_EXERCISE_
The output should be the line containing "④悪いところ、良いところは何ですか？" and every later line of the records, exactly as written, and nothing else.

####

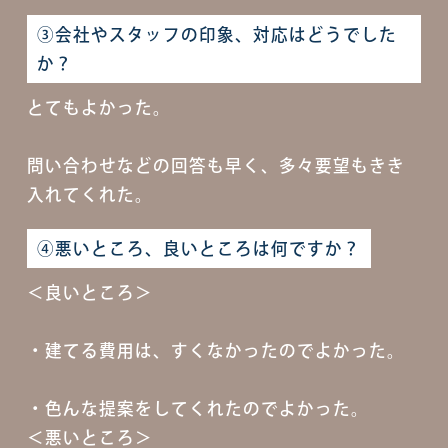
③会社やスタッフの印象、対応はどうでした
か？
とてもよかった。
問い合わせなどの回答も早く、多々要望もきき
入れてくれた。
④悪いところ、良いところは何ですか？
＜良いところ＞
・建てる費用は、すくなかったのでよかった。
・色んな提案をしてくれたのでよかった。
＜悪いところ＞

####

_REPLY_
④悪いところ、良いところは何ですか？
＜良いところ＞
・建てる費用は、すくなかったのでよかった。
・色んな提案をしてくれたのでよかった。
＜悪いところ＞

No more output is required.